Bir aydır gelinlik fuarına yetiştirmek için bütün kızlar geceli gündüzlü harıl harıl çalışıyorlardı. Sevda Ablamın da düğünü varmış meğerse. Fuar telaşından dolayı parasını alamadığı gibi izin alıp da düğün hazırlığı bile yapamıyormuş. Makinesinin üstünde ve altında dikilmiş ne varsa alırken, “Simgeciğim, alacağın var mı içerde?” deyince, ne diyeceğimi şaşırdım. Telaşla, heyecanla, “Var Abla, bir buçuk ayım var.” dedim. Öyle bir sormuştu ki elimden tutar gibi, kucaklar gibi, Leyla’dan alacağımı çıkarıp verecekmiş gibi, sahip çıkacakmış gibiydi. Leyla için küçük, benim içinse büyük olan parayı nedense almış gibi hissettim. “Tamam” deyip işine devam etmişti.
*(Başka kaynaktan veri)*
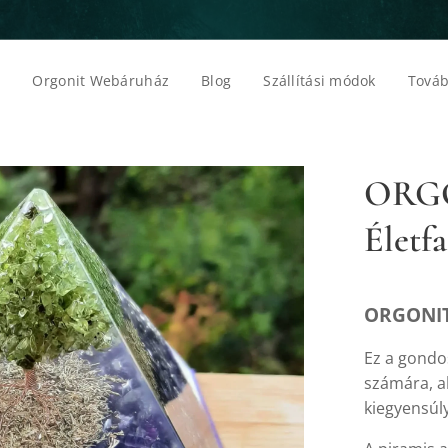
p
Orgonit Webáruház
Blog
Szállítási módok
Továb
ORGO
Életf
ORGONIT 
Ez a gondos
számára, a
kiegyensúl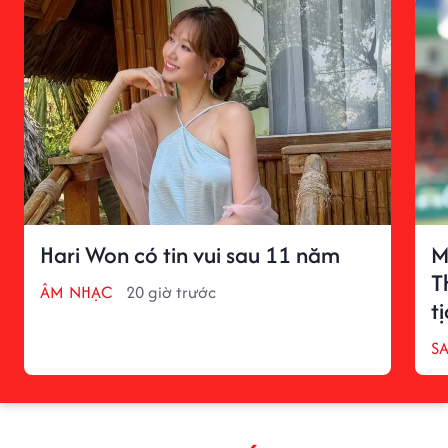
Hari Won có tin vui sau 11 năm
M
T
ÂM NHẠC
20 giờ trước
t
S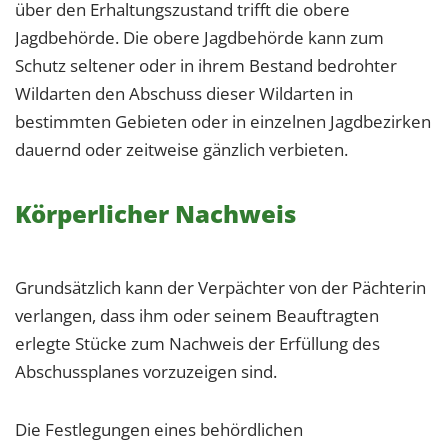
über den Erhaltungszustand trifft die obere
Jagdbehörde. Die obere Jagdbehörde kann zum
Schutz seltener oder in ihrem Bestand bedrohter
Wildarten den Abschuss dieser Wildarten in
bestimmten Gebieten oder in einzelnen Jagdbezirken
dauernd oder zeitweise gänzlich verbieten.
Körperlicher Nachweis
Grundsätzlich kann der Verpächter von der Pächterin
verlangen, dass ihm oder seinem Beauftragten
erlegte Stücke zum Nachweis der Erfüllung des
Abschussplanes vorzuzeigen sind.
Die Festlegungen eines behördlichen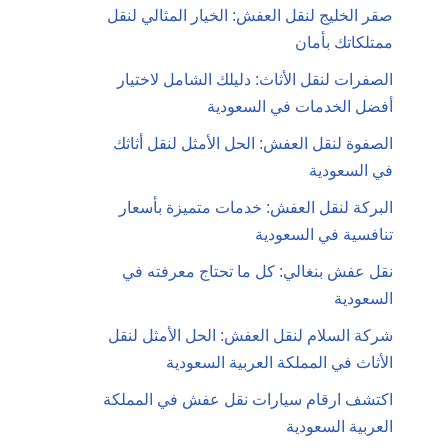
صقر الخليج لنقل العفش: الخيار المثالي لنقل
ممتلكاتك بأمان
الصفرات لنقل الأثاث: دليلك الشامل لاختيار
أفضل الخدمات في السعودية
الصفوة لنقل العفش: الحل الأمثل لنقل أثاثك
في السعودية
البركة لنقل العفش: خدمات متميزة بأسعار
تنافسية في السعودية
نقل عفش بنغالي: كل ما تحتاج معرفته في
السعودية
شركة السلام لنقل العفش: الحل الأمثل لنقل
الأثاث في المملكة العربية السعودية
اكتشف ارقام سيارات نقل عفش في المملكة
العربية السعودية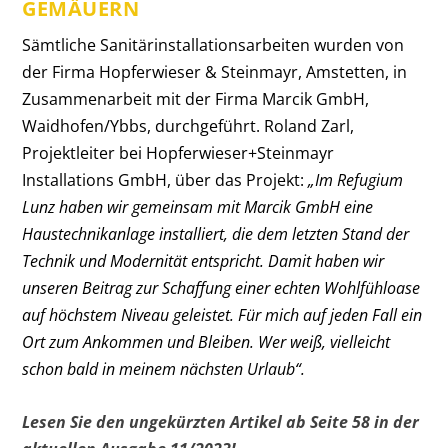
GEMÄUERN
Sämtliche Sanitärinstallationsarbeiten ­wurden von
der Firma Hopferwieser & Steinmayr, Amstetten, in
Zusammenarbeit mit der Firma Marcik GmbH,
Waidhofen/Ybbs, durchgeführt. Roland Zarl,
Projektleiter bei Hopferwieser+Steinmayr
Installations GmbH, über das Projekt:
„Im Refugium
Lunz haben wir gemeinsam mit Marcik GmbH eine
Haustechnikanlage installiert, die dem letzten Stand der
Technik und Modernität entspricht. Damit haben wir
unseren Beitrag zur Schaffung einer echten Wohlfühloase
auf höchstem Niveau geleistet. Für mich auf jeden Fall ein
Ort zum Ankommen und Bleiben. Wer weiß, vielleicht
schon bald in meinem nächsten Urlaub“.
Lesen Sie den ungekürzten Artikel ab Seite 58 in der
Akşam üç dört kişinin dışında bütün kızlar mesaiye kaldılar ben eve geldiğimde.

Gece hangi saate kadar çalıştıklarının bir önemi yoktu, sabah aynı saatte servise yetişmek zorundaydı herkes, aksi takdirde işe yetişmek için taksiye binmeleri gerekecekti ki bunun altından da kimse kalkamazdı. O sabah Servis gecikti, telaşlandık, nafilece bekledik. Beklerken anladık ki servis hiç gelmeyecek. Ters giden bir şeyler olduğu açıktı. Sevda Ablam, daha fazla beklemeden taksi çağırdı. Hangi duraktan kimin bineceğini bildiği için servis güzergâhından gitmesini söyledi taksiciye. Alabildiği kadar aldı çalışma arkadaşlarını taksiye. Yolda da, “Merak etmeyin kızlar taksi parasını ya Leyla’dan ya da servis şoföründen alırım.” diyordu her zamanki kendinden emin edasıyla. Kızlar, Sevda Ablamın bir şey söylerken boşa konuşmadığını biliyorlardı; alacağım derse alırdı. Ama bunu ne zaman alacağı konusunda biraz tereddütleri vardı haklı olarak. “Maaşlarımızı alamıyoruz Allah aşkına, taksi parasını mı verecek o şıllık?” diye cılız bir ses duydum taksinin içinde. Sanıyorum bu kez Sevda Ablam değil de bunu söyleyen haklıydı. Cevap vermedi Sevda Ablam. İşyerine geldik ki kimse yok. İşyeri de yok. Atölye ordaydı da bomboştu, sinekler amaçsızca uçuşuyordu içerde.